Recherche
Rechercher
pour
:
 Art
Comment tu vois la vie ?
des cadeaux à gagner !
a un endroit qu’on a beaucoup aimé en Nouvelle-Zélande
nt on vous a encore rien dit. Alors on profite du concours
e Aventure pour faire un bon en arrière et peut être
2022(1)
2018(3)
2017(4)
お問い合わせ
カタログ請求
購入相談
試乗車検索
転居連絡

Required work:
Each line holding "pour" in the records should be copied out.

Answer section:
pour
e Aventure pour faire un bon en arrière et peut être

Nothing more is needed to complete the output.